Vicar’s Message June 2021
Worship as an act has existed for millennia. Worshipping the God of Abraham, our God, has been happening since many thousands of years before Jesus even walked the earth. That can make our worship of Jesus seem pretty young at its mere 2,000 years. Worship is also one the most resilient parts of our Christian life. Look at us – not even a global pandemic could keep Grace from worship, from hearing the Word of God and the rituals around it, whether it was through computer and phone screens or physically-distant, ever-so-cautious in-person worship. Worship is a pillar of Christian life and discipleship. And, if you have ever attended another church, whether for a Sunday service, funeral, or wedding, I am confident you noticed how worship was similar or different.

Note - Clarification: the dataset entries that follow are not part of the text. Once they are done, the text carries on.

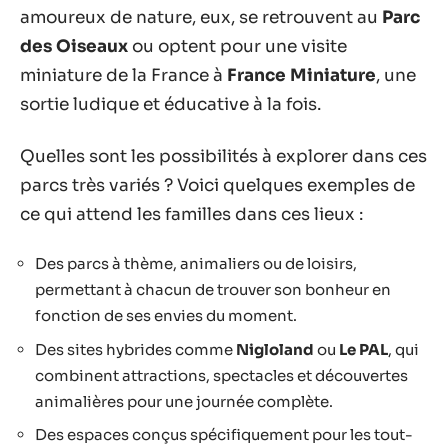
amoureux de nature, eux, se retrouvent au
Parc
des Oiseaux
ou optent pour une visite
miniature de la France à
France Miniature
, une
sortie ludique et éducative à la fois.
Quelles sont les possibilités à explorer dans ces
parcs très variés ? Voici quelques exemples de
ce qui attend les familles dans ces lieux :
Des parcs à thème, animaliers ou de loisirs,
permettant à chacun de trouver son bonheur en
fonction de ses envies du moment.
Des sites hybrides comme
Nigloland
ou
Le PAL
, qui
combinent attractions, spectacles et découvertes
animalières pour une journée complète.
Des espaces conçus spécifiquement pour les tout-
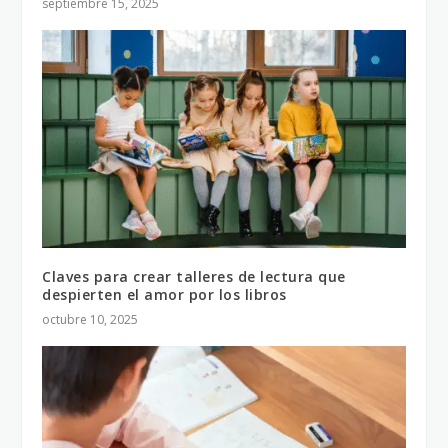
septiembre 15, 2025
Claves para crear talleres de lectura que
despierten el amor por los libros
octubre 10, 2025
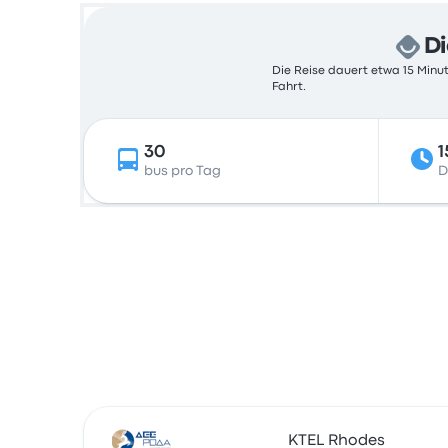
Di
Die Reise dauert etwa 15 Minut
Fahrt.
30
1
bus pro Tag
D
KTEL Rhodes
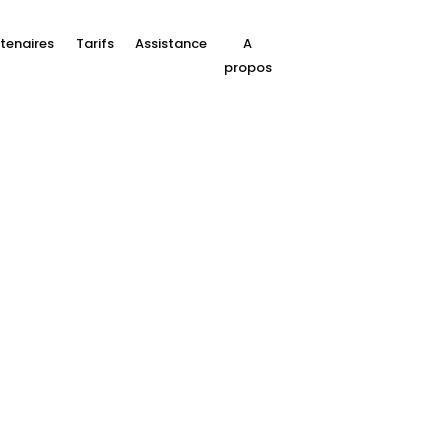
tenaires
Tarifs
Assistance
A
propos
 en ligne par QR et
nt utilisée au Luxembourg, qui permet d’effectuer
es, les restaurants, les boutiques en ligne et lors d
ou d’une autre application bancaire compatible. Le p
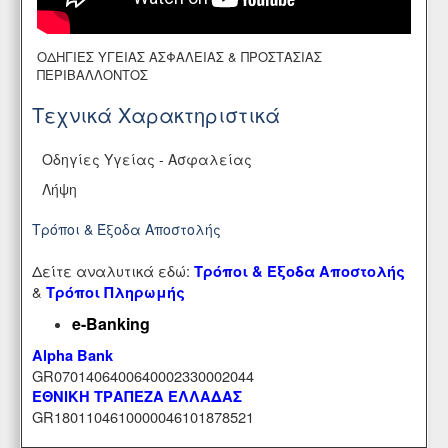
ΟΔΗΓΙΕΣ ΥΓΕΙΑΣ ΑΣΦΑΛΕΙΑΣ & ΠΡΟΣΤΑΣΙΑΣ
ΠΕΡΙΒΑΛΛΟΝΤΟΣ
Τεχνικά Χαρακτηριστικά
Οδηγίες Υγείας - Ασφαλείας
Λήψη
Τρόποι & Έξοδα Αποστολής
Δείτε αναλυτικά εδώ:
Τρόποι & Έξοδα Αποστολής
&
Τρόποι Πληρωμής
e-Banking
Alpha Bank
GR0701406400640002330002044
ΕΘΝΙΚΗ ΤΡΑΠΕΖΑ ΕΛΛΑΔΑΣ
GR1801104610000046101878521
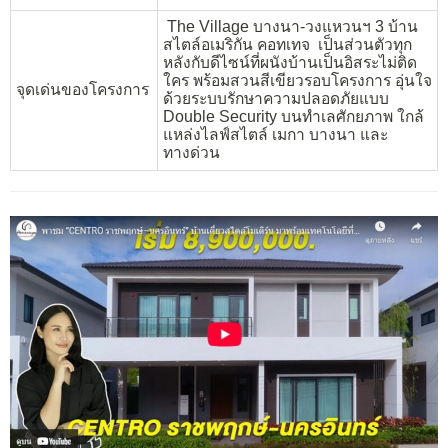
The Village บางนา-วงแหวนฯ 3 บ้าน
สไตล์อเมริกัน คอทเทจ เป็นส่วนตัวทุก
หลังกับดีไซน์ที่ผนังบ้านเป็นอิสระไม่ติด
ใคร พร้อมสวนสีเขียวรอบโครงการ อุ่นใจ
จุดเด่นของโครงการ
ด้วยระบบรักษาความปลอดภัยแบบ
Double Security บนทำเลศักยภาพ ใกล้
แหล่งไลฟ์สไตล์ เมกา บางนา และ
ทางด่วน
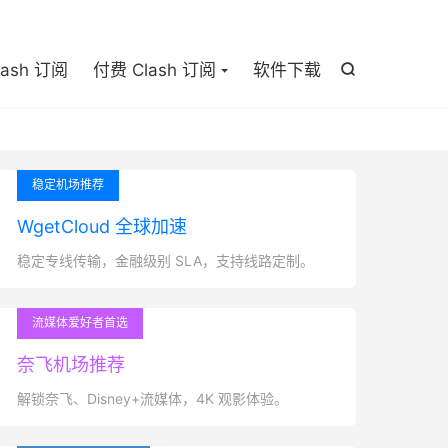

lash 订阅
付费 Clash 订阅
软件下载

稳定机场推荐
WgetCloud 全球加速
稳定专线传输，金融级别 SLA，支持线路定制。
流媒体爱好者首选
奈飞机场推荐
解锁奈飞、Disney+流媒体，4K 观影体验。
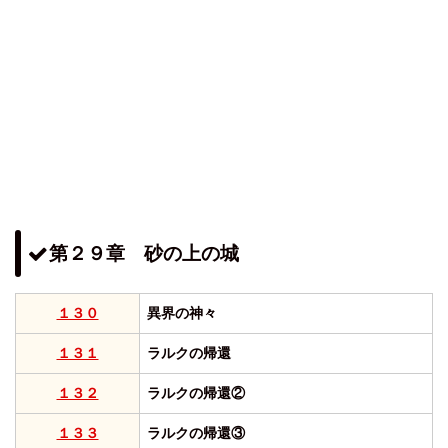
第２９章 砂の上の城
１３０
異界の神々
１３１
ラルクの帰還
１３２
ラルクの帰還②
１３３
ラルクの帰還③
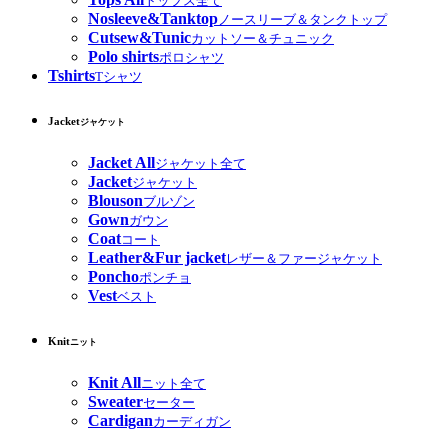
トップス全て
Nosleeve&Tanktop
ノースリーブ＆タンクトップ
Cutsew&Tunic
カットソー＆チュニック
Polo shirts
ポロシャツ
Tshirts
Tシャツ
Jacket
ジャケット
Jacket All
ジャケット全て
Jacket
ジャケット
Blouson
ブルゾン
Gown
ガウン
Coat
コート
Leather&Fur jacket
レザー＆ファージャケット
Poncho
ポンチョ
Vest
ベスト
Knit
ニット
Knit All
ニット全て
Sweater
セーター
Cardigan
カーディガン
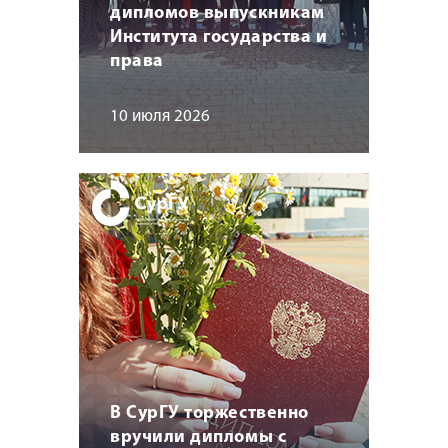
дипломов выпускникам
Института государства и
права
10 июля 2026
В СурГУ торжественно
вручили дипломы с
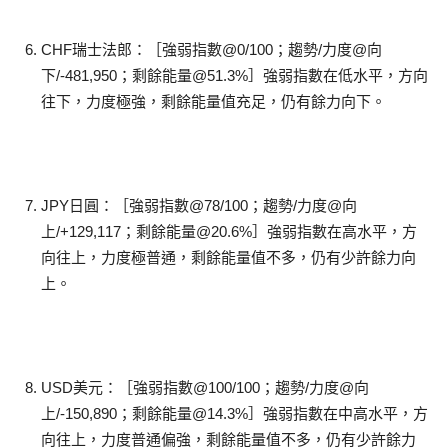
CHF瑞士法郎：［強弱指數@0/100；趨勢/力度@向
下/-481,950；剩餘能量@51.3%］強弱指數在低水平，方向
往下，力度極強，剩餘能量值充足，仍有餘力向下。
JPY日圓：［強弱指數@78/100；趨勢/力度@向
上/+129,117；剩餘能量@20.6%］強弱指數在高水平，方
向往上，力度極普通，剩餘能量值不多，仍有少許餘力向
上。
USD美元：［強弱指數@100/100；趨勢/力度@向
上/-150,890；剩餘能量@14.3%］強弱指數在中高水平，方
向往上，力度普通偏強，剩餘能量值不多，仍有少許餘力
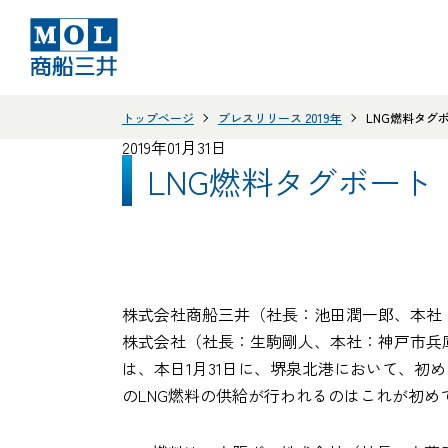
トップページ
プレスリリース 2019年
LNG燃料タグ
2019年01月31日
LNG燃料タグボート
株式会社商船三井（社長：池田潤一郎、本社
株式会社（社長：生駒剛人、本社：神戸市兵庫
は、本日1月31日に、堺泉北港において、初
のLNG燃料の供給が行われるのはこれが初め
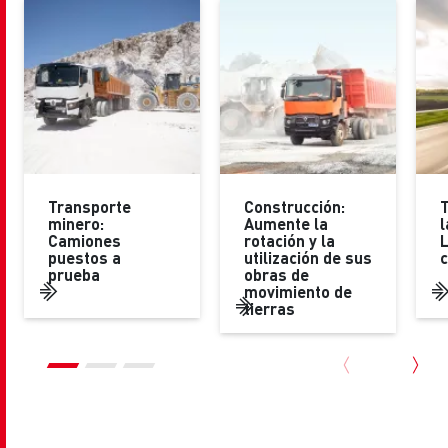
Transporte
Construcción:
minero:
Aumente la
l
Camiones
rotación y la
L
puestos a
utilización de sus
c
prueba
obras de
movimiento de
tierras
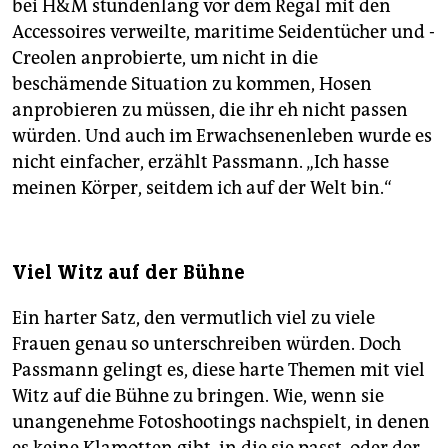
bei H&M stundenlang vor dem Regal mit den
Accessoires verweilte, maritime Seidentücher und ­
Creolen anprobierte, um nicht in die
beschämende Situation zu kommen, Hosen
anprobieren zu müssen, die ihr eh nicht passen
würden. Und auch im Erwachsenenleben wurde es
nicht einfacher, erzählt Passmann. „Ich hasse
meinen Körper, seitdem ich auf der Welt bin.“
Viel Witz auf der Bühne
Ein harter Satz, den vermutlich viel zu viele
Frauen genau so unterschreiben würden. Doch
Passmann gelingt es, diese harte Themen mit viel
Witz auf die Bühne zu bringen. Wie, wenn sie
unangenehme Foto­shootings nachspielt, in denen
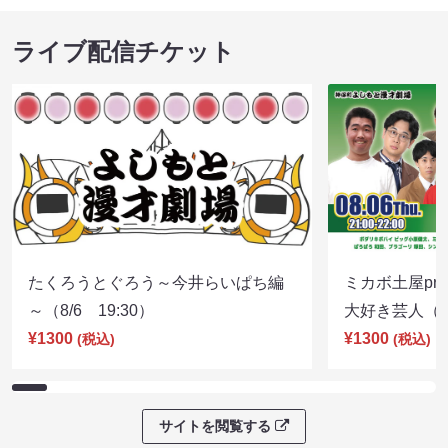
ライブ配信チケット
たくろうとぐろう～今井らいぱち編
ミカボ土屋pre
～（8/6 19:30）
大好き芸人（8/
¥1300
¥1300
(税込)
(税込)
サイトを閲覧する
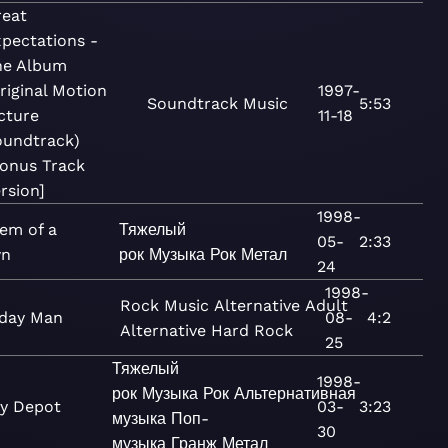
reat
pectations -
he Album
riginal Motion
1997-
Soundtrack
Music
5:53
cture
11-18
oundtrack)
Bonus Track
rsion]
1998-
em of a
Тяжелый
05-
2:33
wn
рок
Музыка
Рок
Метал
24
1998-
Rock
Music
Alternative
Adult
iday Man
08-
4:2
Alternative
Hard Rock
25
Тяжелый
1998-
рок
Музыка
Рок
Альтернативная
y Depot
03-
3:23
музыка
Поп-
30
музыка
Гранж
Метал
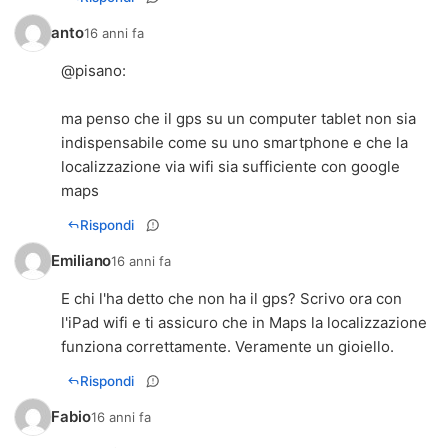
anto
16 anni fa
@
pisano
:
ma penso che il gps su un computer tablet non sia
indispensabile come su uno smartphone e che la
localizzazione via wifi sia sufficiente con google
maps
Rispondi
Emiliano
16 anni fa
E chi l'ha detto che non ha il gps? Scrivo ora con
l'iPad wifi e ti assicuro che in Maps la localizzazione
funziona correttamente. Veramente un gioiello.
Rispondi
Fabio
16 anni fa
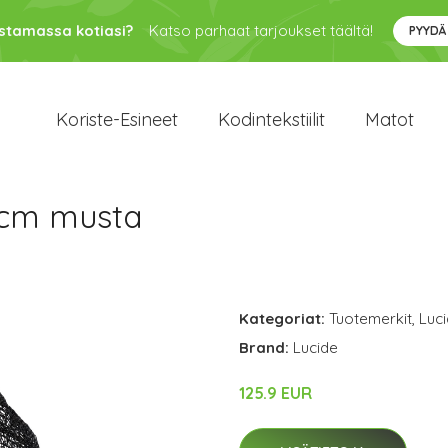
ustamassa kotiasi?
Katso parhaat tarjoukset täältä!
PYYDÄ
Koriste-Esineet
Kodintekstiilit
Matot
 cm musta
Kategoriat:
Tuotemerkit
,
Luc
Brand:
Lucide
125.9 EUR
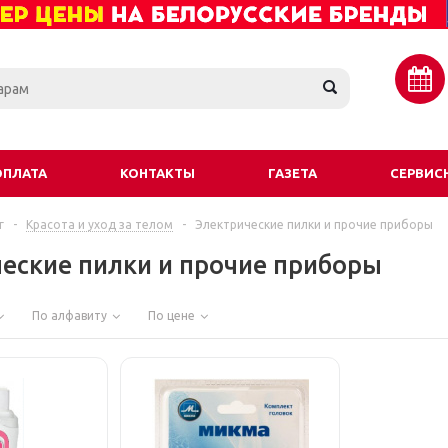
ОПЛАТА
КОНТАКТЫ
ГАЗЕТА
СЕРВИС
г
-
Красота и уход за телом
-
Электрические пилки и прочие приборы
еские пилки и прочие приборы
По алфавиту
По цене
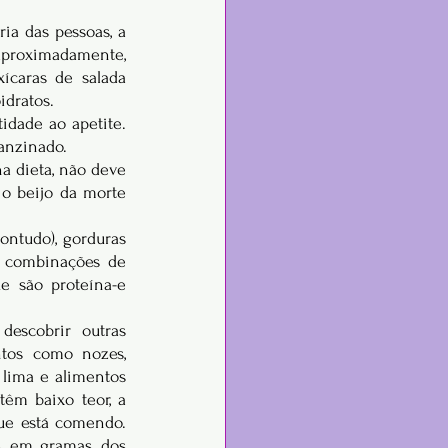
ia das pessoas, a 
aproximadamente, 
ícaras de salada 
idratos.
idade ao apetite. 
anzinado.
a dieta, não deve 
o beijo da morte 
ontudo), gorduras 
e combinações de 
e são proteína-e 
escobrir outras 
os como nozes, 
 lima e alimentos 
êm baixo teor, a 
e está comendo. 
 em gramas, dos 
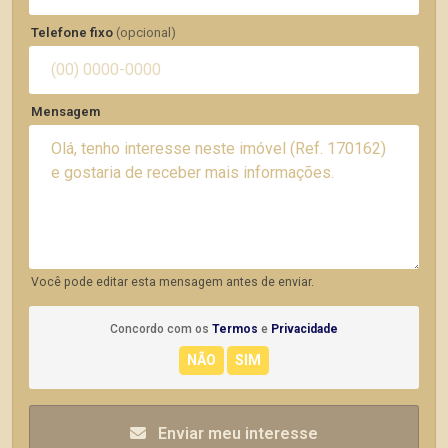
Telefone fixo
(opcional)
Mensagem
Você pode editar esta mensagem antes de enviar.
Concordo com os
Termos
e
Privacidade
Enviar meu interesse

Whether in use of music, dialogue of words, or implementation of communion and/or baptism, worship can look and feel drastically different in other types of churches. We may be inclined to determine what is right or wrong, meaningful or unfulfilling, or prohibitive or hospitable upon seeing these differences, yet worship still serves the same purpose – declaring our God as worthy of our time, talents, treasures, prayer, and praise. But that still does not answer the question – why do we worship how we worship? This is an especially pertinent question to us as Lutherans, who often have our worship called active, formal, full of music, too traditional, or whatever other label you have heard assigned to it. Lutheran worship is full of rhyme and reason, not just because it is how we Lutherans have always done it.
So, why do we worship how we worship? Rest assured, such an explanation could not be condensed to one issue of Grace Notes. Instead, we will be exploring why we worship how we worship in a sermon series this summer. Over four weeks, June 20 – July 11, we will explore the meaning and evolution of our worship practices over the four parts of our service – gathering, Word, meal, and sending. Lifting up much more than history, we will also explore what meaning our worship carries for us today. For example, have you ever wondered why we have the same music for some parts of the service but changing hymns elsewhere? What about the enormous prayer we have to say before communion – what is up with that? Who wrote all the responses and prayers or said, this one goes here but that one there? And most importantly, what does all of this mean for us as 21st century Lutherans?
Over these four weeks, I hope to answer some questions and wonderings but even more so, I pray these weeks inspire a curiosity and renewed fervor for worship. In so doing, may we be brought closer to God as we deepen our understanding of why we worship how we worship. May it ignite the Holy Spirit in us to bring others to worship and cultivate rich ground in which our faith continues to grow.
I look forward to worshipping with all of you this summer.